Right now, though I prefer the security team's documented scheme, I
understand that this isn't fixed by any policy so I usually reluctantly
accept other schemes from uploaders unless I think there is some
specific issue with it.
However, I would like to see our project having more consistency on this
in the long term.
For example, onboarding new developers (whether colleagues of mine at
Canonical or other volunteers) is made more difficult for everyone if
things aren't consistent, because astute propsective developers should
be asking about inconsistencies and this wastes everyone's time. And
it's also painful to be a prospective developer if you repeat patterns
you see elsewhere but don't know what your sponsors will or won't
accept, and what the SRU team will or won't accept.
To this end, I'd like to see SRU policy move from "this team does it
well; you may want to do it like them" to "this is our recommendation"
to "this is a requirement and results in a reject unless you can justify
However, I'm not sure we're ready to move hard on that yet. I'd like to
see better tooling first, so any change creates less friction in the
short term. I have plans about this.
In git ubuntu, we have the beginnings of a "lint" tool. I haven't worked
on it in a while and it needs major refactoring before continuing. I
don't recommend it for general use yet. But eventually I want to be able
to recommend it for use by uploaders and sponsorees, as well as have it
run in CI against the sponsorship queue (which I hope will use a
MP-based workflow by then).
Then I'd like the lint tool to simply be able to say "I was expecting
version string X for this that appears to be an SRU, but I see version
string Y instead".
At this stage I expect that I'll want to push for this kind of
consistency to become a recommendation and hopefully eventually policy
(except for edge cases and where an exception is justified).
This is my general answer for matters of upload consistency FWIW. I want
to get the lint tool to the stage that it is reasonably pluggable,
implement a check for any perceived inconsistency as a warning in the
tool, and then move towards recommendations and policy from there.
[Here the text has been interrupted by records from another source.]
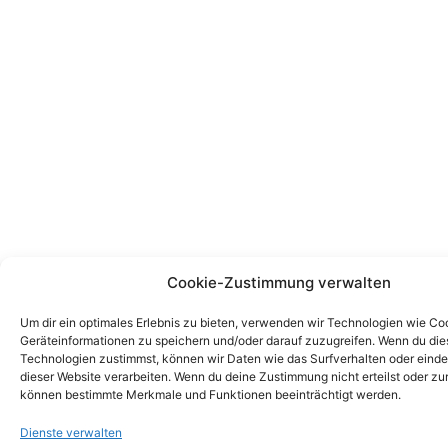
Cookie-Zustimmung verwalten
Um dir ein optimales Erlebnis zu bieten, verwenden wir Technologien wie Co
Geräteinformationen zu speichern und/oder darauf zuzugreifen. Wenn du di
Technologien zustimmst, können wir Daten wie das Surfverhalten oder einde
dieser Website verarbeiten. Wenn du deine Zustimmung nicht erteilst oder zu
können bestimmte Merkmale und Funktionen beeinträchtigt werden.
Dienste verwalten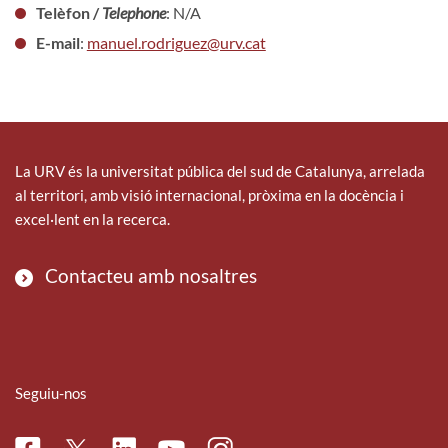
Telèfon /
Telephone
: N/A
E-mail
:
manuel.rodriguez@urv.cat
La URV és la universitat pública del sud de Catalunya, arrelada
al territori, amb visió internacional, pròxima en la docència i
excel·lent en la recerca.
Contacteu amb nosaltres
Seguiu-nos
I'm not sure I'm in favour of policy changes in this consistency area
until we have the tooling, as I'm concerned it'll cause too much
friction in existing workflows (especially in the very long
upload/reject review cycle for SRUs we have at the moment). With the
tooling, I'm hoping to be able to close the reject delay by
> With ubuntu-report, I have always been discouraged from using codenames
> in the version number, because if, for some reason, we needed this in
> Xenial, being consistent with the naming scheme wouldn't work:
> $ dpkg --compare-versions "1.2.0~bionic" ">>" "1.2.0~xenial"; echo $?
> $ dpkg --compare-versions "1.2.0~bionic" ">>" "1.2.0~16.04.1"; echo $?
> This means we would have to be inconsistent across releases.
I'm in favour of implementing a general and immediate ban on using
release codenames in version strings to prevent confusion. AFAIK,
release numbers can always be used in their place, and the pattern is so
rare (I didn't even know it was still done in the archive) that I think
it'd cause almost no pain to implement. It's a dangerous pattern because
it sets up an expectation that doesn't always hold, as you point out. I
think it's worth breaking the pattern in any package that already uses
> With shim, I have also been discouraged from doing ubuntuX, as opposed
> to ubuntuX.Y. In this case, I would have gone with 13-0ubuntu0.2.
I prefer ubuntuX.Y instead of ubuntu(X+1) for SRUs as I think it's
helpful to make it obvious that it's an SRU and it avoids the necessity
to check that ubuntu(X+1) isn't already in use (which is error prone).
However I continue to reluctantly accept ubuntu(X+1) because it's a
pattern that so many developers seem to use. This is one that I want to
resolve in the long term by encouraging via a lint tool first before
turning it into a recommendation and eventually policy.
> Is the existing document by the Security Team lacking any important
> considerations? Can we adopt it as the uniform standard for updates in a
> stable release, or is there a good reason to continue with inconsistency
I'm in favour of turning it into a recommendation today. I thought it
already was, but I understand that some don't read the existing
documentation that way.
I don't want to mandate it until much further down the road though.